権力者からの依頼だと? それってもう王族からの依頼ってことじゃん。絶対に第二王子でしょう。


「ということは第二王子からの依頼ということなんですね」


キースさんは何も言わない。

だけど、その沈黙が第二王子からの依頼だ。

ということを証明しているようなものだ。


「分かりました。ありがとうございます」


「いえ、答えられなくて申し訳ないです。考古学者の方が来たら全部話せると思いますので、お待ち下さい」


その時、ドアからノックの音が聴こえてきた。


「ご主人様。お客人がいらっしゃいました」


使用人の方の声だ。ついに、考古学者が来たってことなのだろう。


「そうか。入って貰ってくれ」


「失礼する」


そう言って、入ってくる人は白髪の混じった髪に、シルクハットと片メガネにマントと黒いコートを着た50代くらいの方だ。

この人が考古学者なのか。もう少し、お年を召していると思っていたな。


「座っても宜しいかな?」


「はい、どうぞ」


キースさんの隣に考古学者は座る。

さて、どんな人なのか。今の所、そんな変な人には見えないけど……。


「まず、吾輩の名前を伝えなくてはな。吾輩はアルフ=シューベル。国の考古学者をやっている者だ」


「私の名前はアランです。宜しくお願いします」


「うむ。知っておるよ。幼龍殺しに、魔物の大群(スタンピード)にも活躍したという英雄だ。今は貴族の間でも話題になっておるのだ」


「そうですか。そんな大した人間じゃないんですけどね」


苦笑する。そんな大した人間じゃない。

多くの人の犠牲や協力の上に成功したのだ。自分だけの力ではない。


「謙遜するとは、謙虚なのだなアラン殿は。その歳で、これだけの活躍をしたものは、そうそういないものだぞ」


「そうですかね? ちょっと恥ずかしいですね」


「ハッハッハ! 気に入ったぞアラン殿。それと、隣のお嬢さんが例のハイエルフの少女か?」


例のハイエルフの少女ってことは、リリィの事を知っているって事か?

あれは緘口令が布かれているはずなんだけど。

噂は防げないって事か。

仕方ない。


「そうです。ハイエルフの少女。リリィです。今は私の冒険者パーティーの一人です」


「リリィだよ。おじちゃん」


ちょっと! いきなり会った身分の高そうな人に、おじちゃんなんて失礼でしょう。

だ、大丈夫かこれ。問題はないよね? そうだよね?


「ハッハッハ! おじちゃんか。良いぞお嬢ちゃん」


だが、それは杞憂なようだった。

考古学者なんだからハイエルフについても、かなり喉から手が出る程、気になるだろうに。

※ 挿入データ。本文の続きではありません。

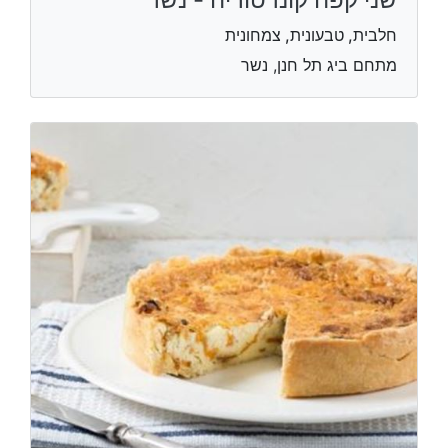
חלבית, טבעונית, צמחונית
מתחם ביג תל חנן, נשר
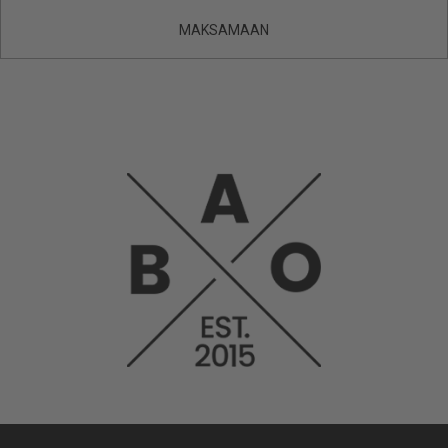
MAKSAMAAN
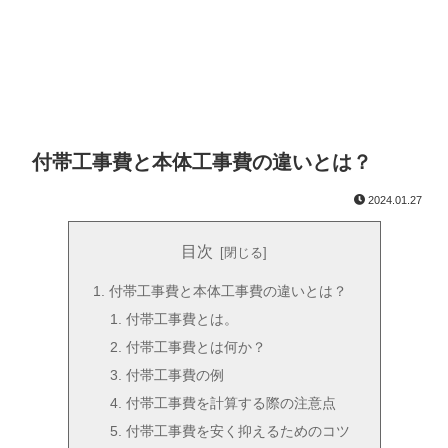
付帯工事費と本体工事費の違いとは？
2024.01.27
目次
付帯工事費と本体工事費の違いとは？
付帯工事費とは。
付帯工事費とは何か？
付帯工事費の例
付帯工事費を計算する際の注意点
付帯工事費を安く抑えるためのコツ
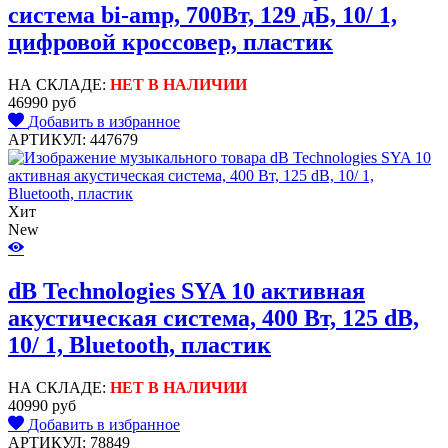
система bi-amp, 700Вт, 129 дБ, 10/ 1,
цифровой кроссовер, пластик
НА СКЛАДЕ:
НЕТ В НАЛИЧИИ
46990 руб
Добавить в избранное
АРТИКУЛ: 447679
Хит
New
dB Technologies SYA 10 активная
акустическая система, 400 Вт, 125 dB,
10/ 1, Bluetooth, пластик
НА СКЛАДЕ:
НЕТ В НАЛИЧИИ
40990 руб
Добавить в избранное
АРТИКУЛ: 78849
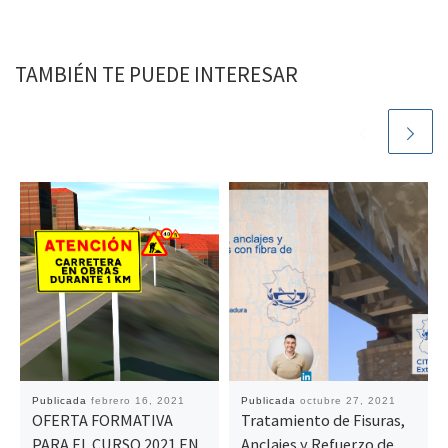
TAMBIÉN TE PUEDE INTERESAR
Publicada
febrero 16, 2021
Publicada
octubre 27, 2021
OFERTA FORMATIVA
Tratamiento de Fisuras,
PARA EL CURSO 2021 EN
Anclajes y Refuerzo de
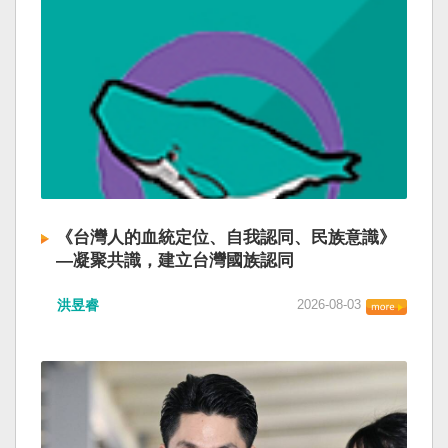
《台灣人的血統定位、自我認同、民族意識》
—凝聚共識，建立台灣國族認同
洪昱睿
2026-08-03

「とりあえず、全員の挨拶が終わった所で依頼についてお話ししましょうか」


「うむ。そうだなキース殿」


やはり、キースさんとアルフさんは知り合いのようだ。

なんで考古学者についても知り合いなんだろうか。

知っている程度なら分かるけど、キースさんの人脈は恐ろしいな。


「今回の依頼は、新しく発見された遺跡の調査です」


「新しく発見された遺跡の調査ですか?」


ってことはやはり護衛がメインで、アルフさんが遺跡の調査をするってことなんだろうな。

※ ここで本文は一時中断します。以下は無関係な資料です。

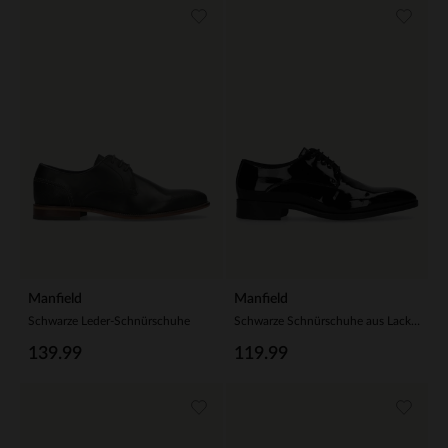
Manfield
Manfield
Schwarze Leder-Schnürschuhe
Schwarze Schnürschuhe aus Lackleder
139.99
119.99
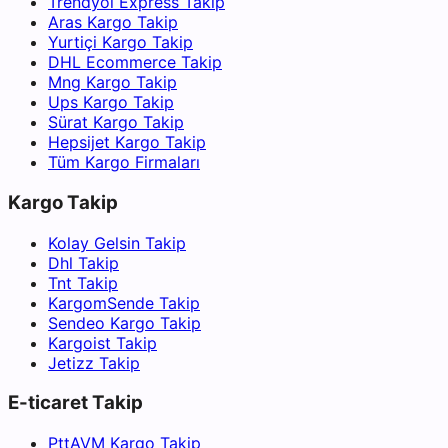
Trendyol Express Takip
Aras Kargo Takip
Yurtiçi Kargo Takip
DHL Ecommerce Takip
Mng Kargo Takip
Ups Kargo Takip
Sürat Kargo Takip
Hepsijet Kargo Takip
Tüm Kargo Firmaları
Kargo Takip
Kolay Gelsin Takip
Dhl Takip
Tnt Takip
KargomSende Takip
Sendeo Kargo Takip
Kargoist Takip
Jetizz Takip
E-ticaret Takip
PttAVM Kargo Takip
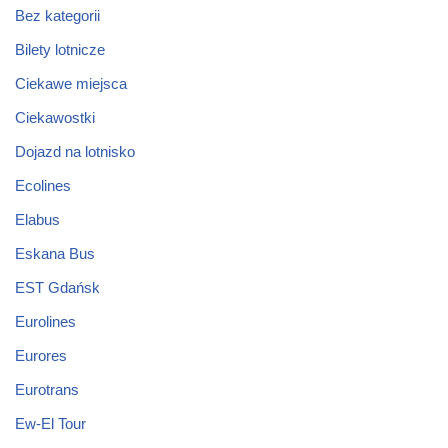
Bez kategorii
Bilety lotnicze
Ciekawe miejsca
Ciekawostki
Dojazd na lotnisko
Ecolines
Elabus
Eskana Bus
EST Gdańsk
Eurolines
Eurores
Eurotrans
Ew-El Tour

「うむ。ここから北西に馬車で一ヶ月の森の中で、巧妙に隠された遺跡が発見されたのだ。先遣隊として、遺跡の表層については調査したが、今回は最深部を目指しての調査だ」


表層は別の冒険者が調査していたのか。

それで表層については安全が確認出来たから、最深部の調査に踏み切ろうということなんだろうな。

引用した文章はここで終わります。